Abstract
Purpose
Necrotizing enterocolitis (NEC) remains a devastating disease in premature infants. We previously showed that four stem cell (SC) types equivalently improve experimental NEC. Exosomes are intercellular nanovesicles containing RNA, miRNA, DNA, and protein. Because SC therapy faces challenges, our aim was to determine if the beneficial effects of SC are achievable with cell-free exosomes.
Methods
Exosomes from four SC types were compared: (1) amniotic fluid-derived mesenchymal SC (AF-MSC); (2) bone marrow-derived MSC (BM-MSC); (3) amniotic fluid-derived neural SC (AF-NSC); and (4) neonatal enteric NSC (E-NSC). Rat pups exposed to NEC received a varying concentration of a single type of exosome with control pups receiving PBS only. Intestinal damage was graded histologically.
Results
The incidence of NEC was 0% in unstressed pups and 60.7% in control pups subjected to NEC. Exosomes (4.0×108) reduced NEC incidence to: AF-MSC 25.0%; BM-MSC 23.1%; AF-NSC 11.1%; E-NSC 27.3%. When administered at a concentration of at least 4.0×108, all groups demonstrated a significant reduction in NEC compared to untreated pups.

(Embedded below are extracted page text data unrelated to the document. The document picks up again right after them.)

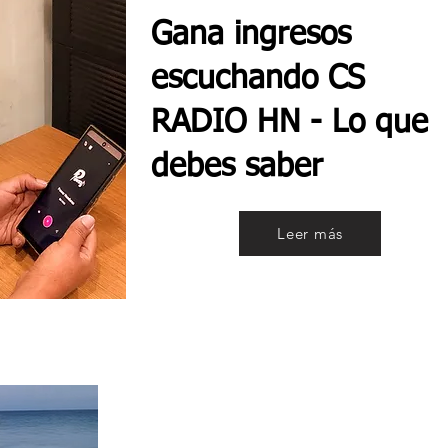
Gana ingresos
escuchando CS
RADIO HN - Lo que
debes saber
Leer más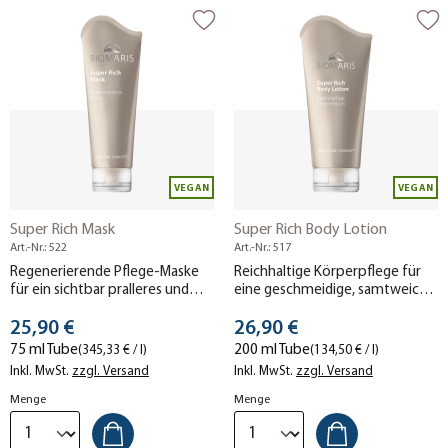
VEGAN
VEGAN
Super Rich Mask
Super Rich Body Lotion
Art.-Nr.: 522
Art.-Nr.: 517
Regenerierende Pflege-Maske
Reichhaltige Körperpflege für
für ein sichtbar pralleres und
eine geschmeidige, samtweiche
ebeneres Hautbild.
Haut.
Stückpreis
Stückpreis
25,90 €
26,90 €
75 ml Tube
200 ml Tube
(345,33 € / l)
(134,50 € / l)
Inkl. MwSt.
zzgl. Versand
Inkl. MwSt.
zzgl. Versand
Menge
Menge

At this minimum concentration, there was no difference in treatment efficacy between exosomes and the SC from which they were derived.
Conclusion
Stem cell-derived exosomes reduce the incidence and severity of experimental NEC as effectively as the stem cells from which they are derived, supporting the potential for novel cell-free exosome therapy for NEC.
Keywords: Stem cells, Exosomes, Necrotizing enterocolitis
Necrotizing Enterocolitis (NEC) has been the subject of a substantial amount of research, however little progress has been made in significantly improving patient outcomes, with overall mortality for infants requiring surgery remaining greater than 30%.[1] The cost of treating premature infants affected with NEC exceeds $1 billion annually in the United States alone. Morbidity and mortality remain unacceptably high and have been relatively unchanged in several decades.[2] We have previously shown that four types of stem cells all equivalently promote improved gut barrier function and reduce the incidence and severity of experimental NEC.[3,4]
Translation of stem cell research to the clinic is challenging, with many ethical, legal, and scientific ramifications.[5] Interest has emerged in the potential diagnostic and therapeutic use of exosomes, small extracellular vesicles approximately 100 nm in size.[6] Exosomes are exocytosed by cells and contain RNA, miRNA, DNA, and proteins that are not only reflective of intracellular activity in the cells from which they were derived, but also are able to affect changes in neighboring cells and remote cells throughout the body via hematogenous spread.[7] These nanovesicles have been shown to have therapeutic potential in a number of areas, and interest has become so strong that in 2012 the NIH established a Common Fund initiative specifically to fund research into exosome origins, distribution, and potential impact.[8–10] In the current study, we sought to determine if stem cell-derived exosomes have potential as a cell-free therapy in NEC, and if so, to determine if the therapeutic effects are dose-dependent.
1. Methods
1.1 Stem Cell Culture and Verification
Using previously described methods, the following stem cell lines were cultured from Lewis rats: amniotic fluid-derived mesenchymal stem cells (AF-MSC), bone marrow-derived MSC (BM-MSC), amniotic fluid-derived neural stem cells (AF-NSC), and neonatal enteric NSC (E-NSC).[3] These specific stem cell lines were chosen because we have previously demonstrated their individual efficacy in treating experimental NEC. [3, 4] In addition, we have demonstrated that different types of stem cells target different tissues. For example, NSC target the injured enteric nervous system in our experimental NEC model, and improve intestinal motility after NEC. Because of these different effects, we wanted to investigate whether exosomes derived from these different types of stem cells might function differently from one another in protection of the intestines from NEC.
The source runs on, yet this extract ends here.